EagleHerald Staff Writer
MENOMINEE—While Menominee Police continue to investigate the vandalism of the Menominee Lighthouse, .
Gary Hartwig, who grew up in Marinette, said he saw early photos of the graffiti posted on Facebook that appeared to be swastikas like those the Nazis used as their symbol in Germany during World War II when millions of Jews were sent to concentration camps and killed under Adolf Hitler’s regime.
“I saw the picture when it was first on Facebook and then it was taken down,” Hartwig said. “It’s a sign of ignorance and inability to recognize that the color of your skin should not make any difference in a global world,” he said.
Michael Kaufman, executive director of the Menominee Historical Society, which provides regular tours of the Lighthouse during the summer, said he saw the swastikas before the graffiti was removed. “We have foreign ships from Denmark in the port. They’re going to see that and say what a crappy little town,” Kaufman said. “They were invaded during World War II.”

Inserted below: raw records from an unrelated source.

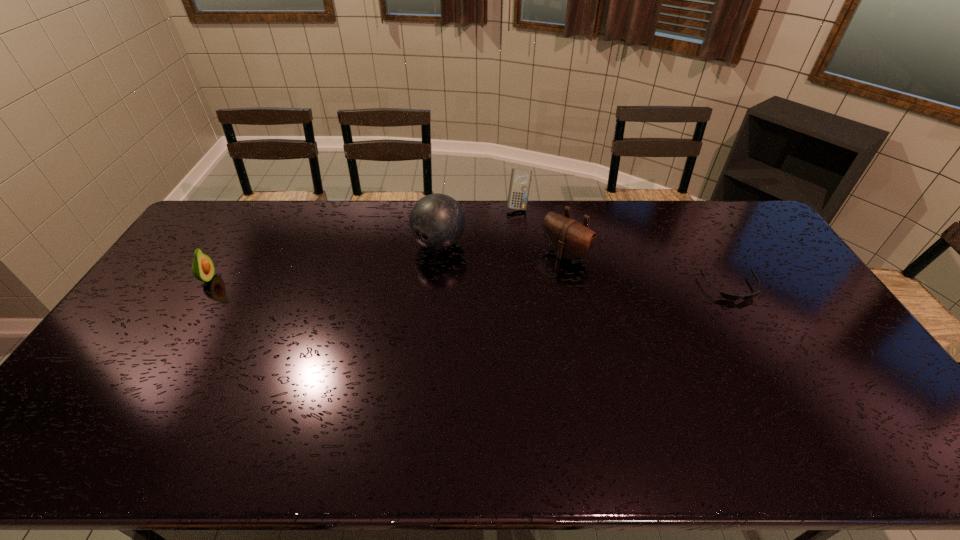 Locate which object is the closest to the farthest object. Please provide its 2D coordinates. Your answer should be formatted as a tuple, i.e. [(x, y)], where the tuple contains the x and y coordinates of a point satisfying the conditions above.

[(568, 238)] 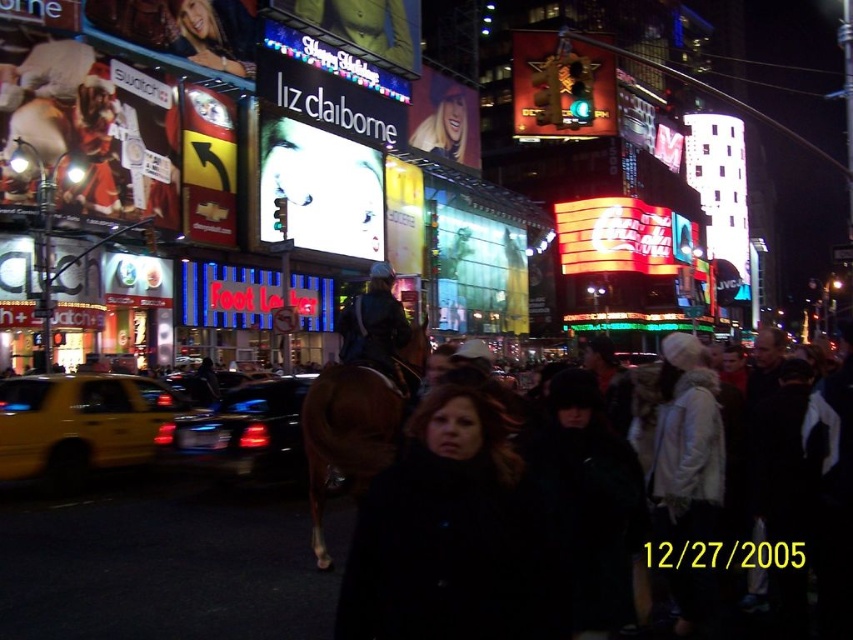 Can you confirm if dark wool coat at center is positioned to the right of metallic chevrolet sign at upper left?

Indeed, dark wool coat at center is positioned on the right side of metallic chevrolet sign at upper left.

Can you confirm if dark wool coat at center is positioned to the left of metallic chevrolet sign at upper left?

No, dark wool coat at center is not to the left of metallic chevrolet sign at upper left.

Is point (358, 524) positioned before point (196, 237)?

Yes, it is in front of point (196, 237).

You are a GUI agent. You are given a task and a screenshot of the screen. Output one action in this format:
    pyautogui.click(x=<x>, y=<y>)
    Task: Click on the dark wool coat at center
    This screenshot has width=853, height=640.
    Given the screenshot: What is the action you would take?
    [x=447, y=534]

Which is above, yellow matte taxi at left or metallic gold sign at center?

metallic gold sign at center is higher up.

Is yellow matte taxi at left below metallic gold sign at center?

Yes.

The width and height of the screenshot is (853, 640). I want to click on yellow matte taxi at left, so click(x=79, y=422).

Who is positioned more to the right, shiny black car at center or dark brown leather jacket at center?

dark brown leather jacket at center is more to the right.

Where is `shiny black car at center`? The image size is (853, 640). shiny black car at center is located at coordinates (241, 435).

Which is in front, point (234, 401) or point (361, 358)?

Point (361, 358)

Identify the location of shiny black car at center. The image size is (853, 640). (241, 435).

But Kaufman said he doubted those who defaced the lighthouse fully understood how their messages would be received. “These are going to be very young people who did this,” he said. “They wouldn’t have any knowledge of the Nazi generation.”
Based on the other derogatory messages painted about the Menominee Maroons, such as “Maroons suck,” Kaufman said, they were trying to get a rise out of people. “They seemed close to illiterate, rather than specifically Nazi,” he said.

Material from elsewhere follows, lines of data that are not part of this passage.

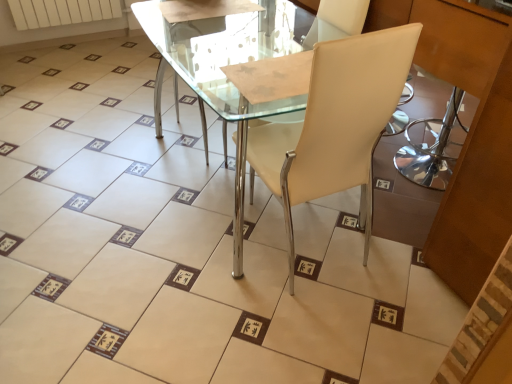 Question: Does transparent glass table at center have a lesser width compared to white matte radiator at upper left?

Choices:
 (A) no
 (B) yes

Answer: (A)

Question: From a real-world perspective, is transparent glass table at center positioned over white matte radiator at upper left based on gravity?

Choices:
 (A) yes
 (B) no

Answer: (A)

Question: Does transparent glass table at center appear on the left side of white matte radiator at upper left?

Choices:
 (A) yes
 (B) no

Answer: (B)

Question: Does transparent glass table at center appear on the right side of white matte radiator at upper left?

Choices:
 (A) no
 (B) yes

Answer: (B)

Question: Does transparent glass table at center have a smaller size compared to white matte radiator at upper left?

Choices:
 (A) no
 (B) yes

Answer: (A)

Question: Would you say transparent glass table at center contains white matte radiator at upper left?

Choices:
 (A) yes
 (B) no

Answer: (B)

Question: Is the surface of white matte radiator at upper left in direct contact with beige leather chair at center?

Choices:
 (A) no
 (B) yes

Answer: (A)

Question: Can you confirm if white matte radiator at upper left is wider than beige leather chair at center?

Choices:
 (A) yes
 (B) no

Answer: (B)

Question: Considering the relative sizes of white matte radiator at upper left and beige leather chair at center in the image provided, is white matte radiator at upper left shorter than beige leather chair at center?

Choices:
 (A) no
 (B) yes

Answer: (B)

Question: Is beige leather chair at center completely or partially inside white matte radiator at upper left?

Choices:
 (A) no
 (B) yes

Answer: (A)

Question: Can you confirm if white matte radiator at upper left is thinner than beige leather chair at center?

Choices:
 (A) no
 (B) yes

Answer: (B)

Question: Is white matte radiator at upper left smaller than beige leather chair at center?

Choices:
 (A) yes
 (B) no

Answer: (A)

Question: Considering the relative sizes of beige leather chair at center and white matte radiator at upper left in the image provided, is beige leather chair at center smaller than white matte radiator at upper left?

Choices:
 (A) yes
 (B) no

Answer: (B)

Another graffiti message with the letters WECK was spotted on the back of a sign at the waterfront playground last weekend. “I don’t know what WECK would be, but they do,” Kaufman said. Graffiti taggers often use their own signature symbols. In the past, they’ve tagged the WPS power boxes used for street lights, Kaufman said. “You’ve got to get this stuff off right away. You can’t just leave this stuff up there,” he said.
Hartwig is concerned about the damage to the community of hate messages applied to the lighthouse in particular.
“The lighthouse is kind of a symbol or gateway to the Marinette-Menominee area. It blemished the whole community, which is comprised of a lot of really proud people,” he said. “They’ve done a lot to really improve the harbor and make that a destination over the years. This just really sets it back.”
Hartwig said the current situation doesn’t compare with how this country united to fight the Nazis. His father flew 65 missions in World War II and fought the Nazi regime, Hartwig said. Despite the brutality of the war, “It was at a time when we were living with the greatest generation ever,” he said. “The country pulled together like we’ve never seen before.”
Today, he said, “The truth doesn’t seem to matter anymore.” He blames a lack of government leadership and poor management of the internet. “The lies and corruption are just sickening,” Hartwig said. It’s been a problem for 20 years. “It’s caught up to us now,” he said.